The fleets surged on across the Black Sea. A pall of black coal-smoke hung with them on the following breeze, the steamers deliberately slowing to stay abreast of the sailing ships. The coast of the Crimea was distantly sighted, a lookout in the masts far above assuring the captain that what they could see was Sevastopol.

‘And if we can see them …’ Eddington snapped shut his glass, ‘… then they can see us. We must be heading north, and there'll be no surprise for Russ. So, gentlemen, we land tomorrow and must be ready to fight. Inspect every weapon, every round of ammunition and take a good look at feet, socks and the men's shoes. Colour-Sar'nt, please check that Braden has enough leather and nails with him for running repairs once we're ashore.’ Eddington had gone over all these fine details a dozen times already, Braden, the company's cobbler having his scraps of leather and hobnails scrutinized more times in a week than in the last five years.

As dawn broke, there it was.

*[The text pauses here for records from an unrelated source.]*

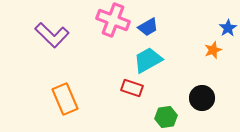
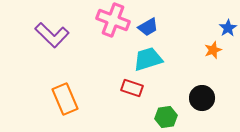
cyan trapezoid: moved 1 px up; rotated 12 degrees clockwise
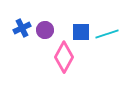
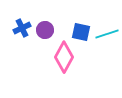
blue square: rotated 12 degrees clockwise
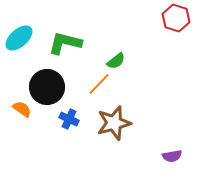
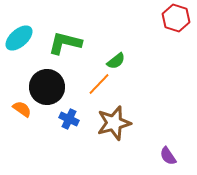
purple semicircle: moved 4 px left; rotated 66 degrees clockwise
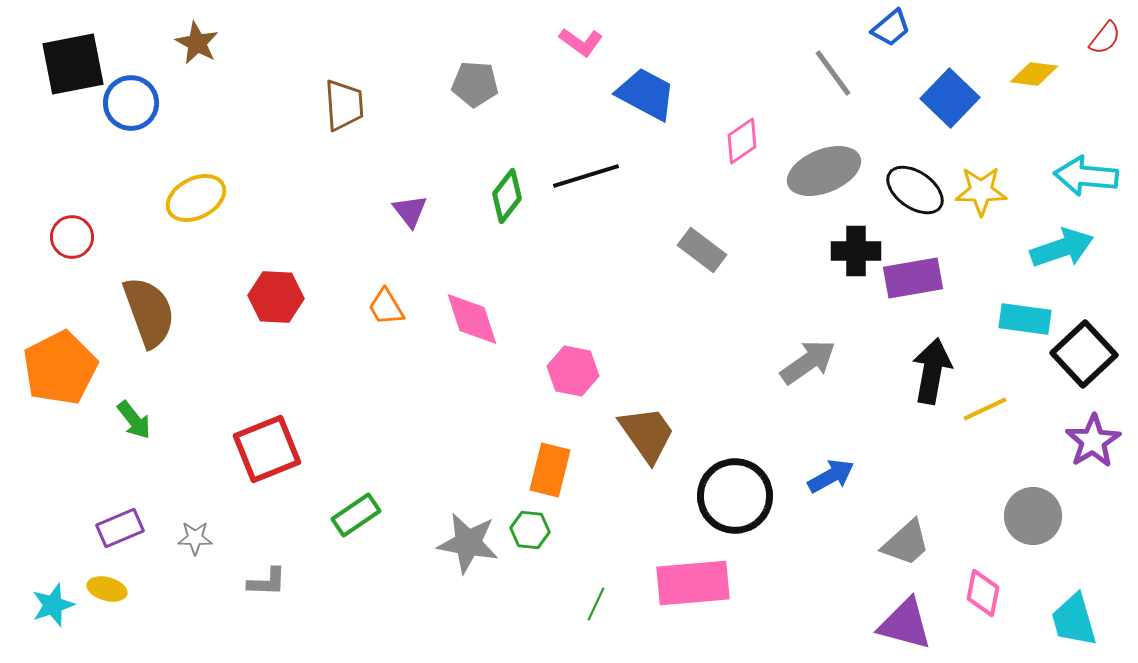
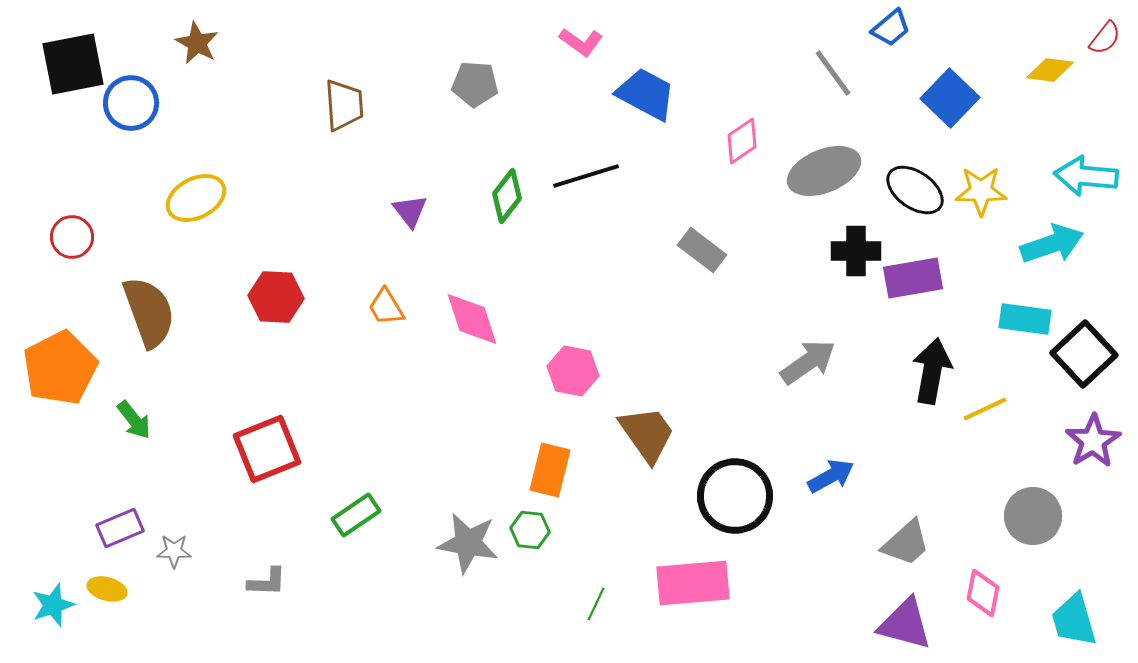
yellow diamond at (1034, 74): moved 16 px right, 4 px up
cyan arrow at (1062, 248): moved 10 px left, 4 px up
gray star at (195, 538): moved 21 px left, 13 px down
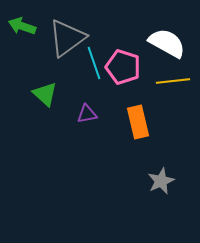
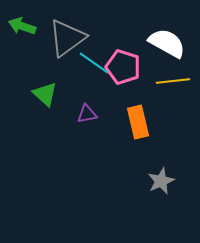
cyan line: rotated 36 degrees counterclockwise
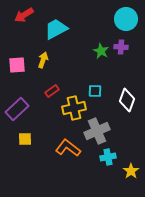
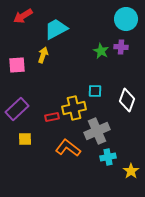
red arrow: moved 1 px left, 1 px down
yellow arrow: moved 5 px up
red rectangle: moved 26 px down; rotated 24 degrees clockwise
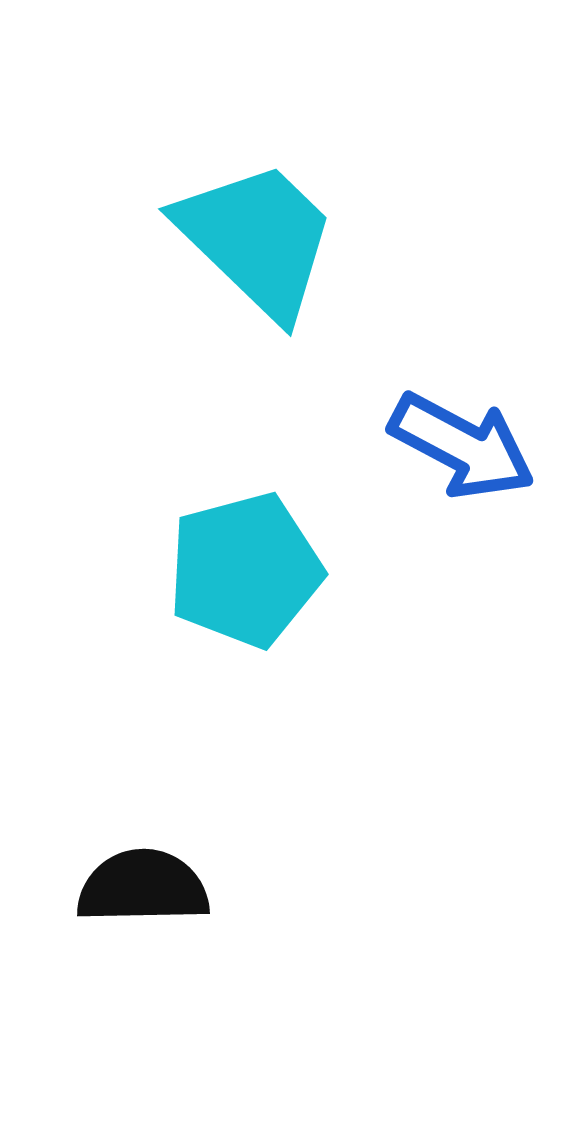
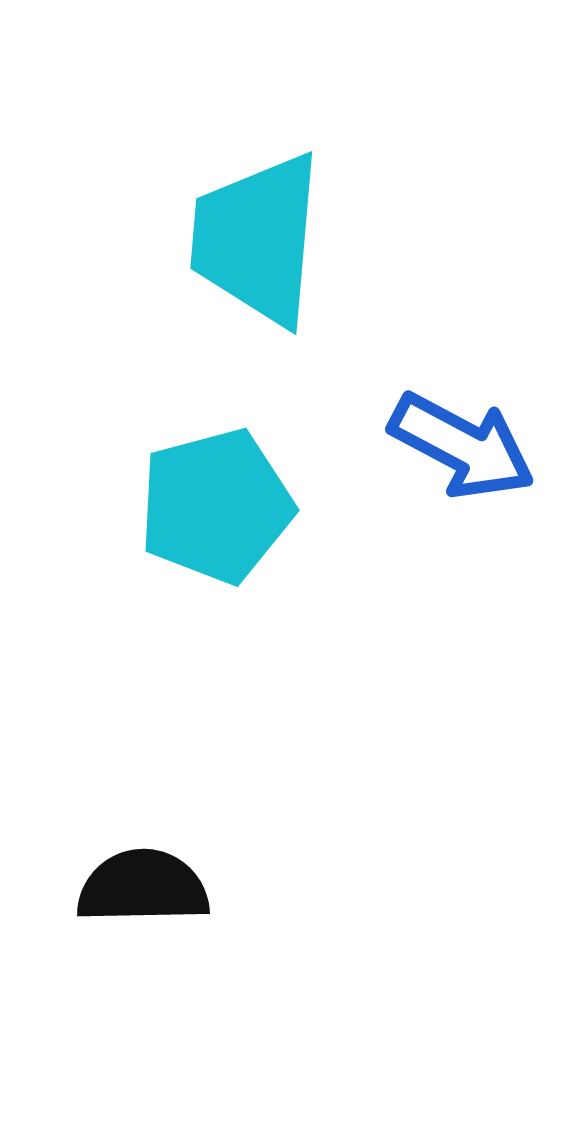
cyan trapezoid: rotated 129 degrees counterclockwise
cyan pentagon: moved 29 px left, 64 px up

The armada rode at anchor almost a mile off shore, gazing at a low line of dunes topped with grass in a crescent-shaped bay that the chart told them was known as ‘Kalamita’. The lead-grey sky loured over a scene that few would forget for the rest of their days and when the papers subsequently dubbed it ‘Calamity Bay’, most agreed.

‘Just remind me what our good captain had to say about this wretched landing?’ Major Hume had squelched up to the Grenadier Company's three officers as they lay in the grass-studded sand-dunes. ‘“Still as a mill-pond” and “dry as a bone” wasn't it?’

The captain of the Himalaya had told them all how smoothly the landing would go and how they would all be ashore in no time, simply stepping from the improvised landing rafts onto the beach.

‘Are all your men as soaked as I am, Eddington?’ Hume had been scurrying about between the companies checking the state of equipment and ammunition at the commanding officer's request.

Eddington's company was amongst the last to land and, like the others, they had first been thrown about by a boisterous surf and then floundered into three feet of chilling water, despite everything the navy had promised. Now they all sat amongst the tussocks, boots off, wringing the salt water out of their socks.